Required action
Across the records, find how many lines include the string "England" and answer with only the figure.

Records supplied
• • •
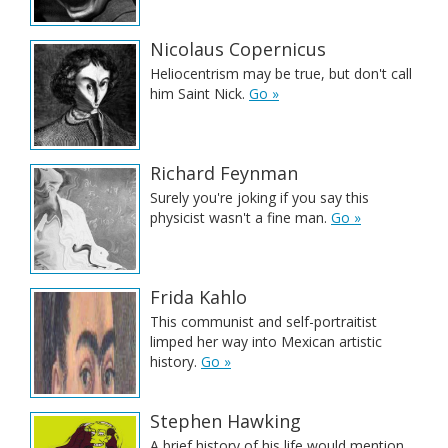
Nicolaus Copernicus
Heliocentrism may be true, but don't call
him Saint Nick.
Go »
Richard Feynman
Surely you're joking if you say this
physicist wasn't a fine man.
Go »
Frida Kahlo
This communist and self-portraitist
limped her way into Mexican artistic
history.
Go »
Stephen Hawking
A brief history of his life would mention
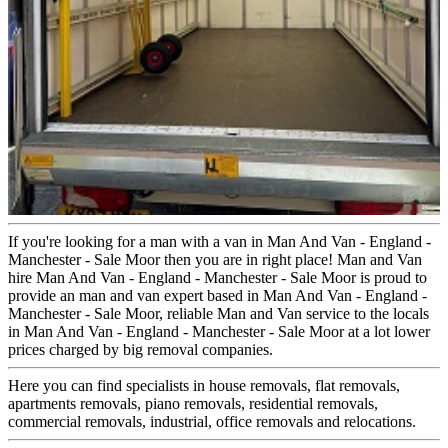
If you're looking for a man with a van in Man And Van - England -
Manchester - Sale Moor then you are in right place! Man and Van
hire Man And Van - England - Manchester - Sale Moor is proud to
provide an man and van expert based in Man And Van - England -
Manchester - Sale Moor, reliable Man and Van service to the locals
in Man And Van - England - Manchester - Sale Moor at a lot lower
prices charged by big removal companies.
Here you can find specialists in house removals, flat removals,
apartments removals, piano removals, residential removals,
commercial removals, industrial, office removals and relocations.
• • •
Response to this task
4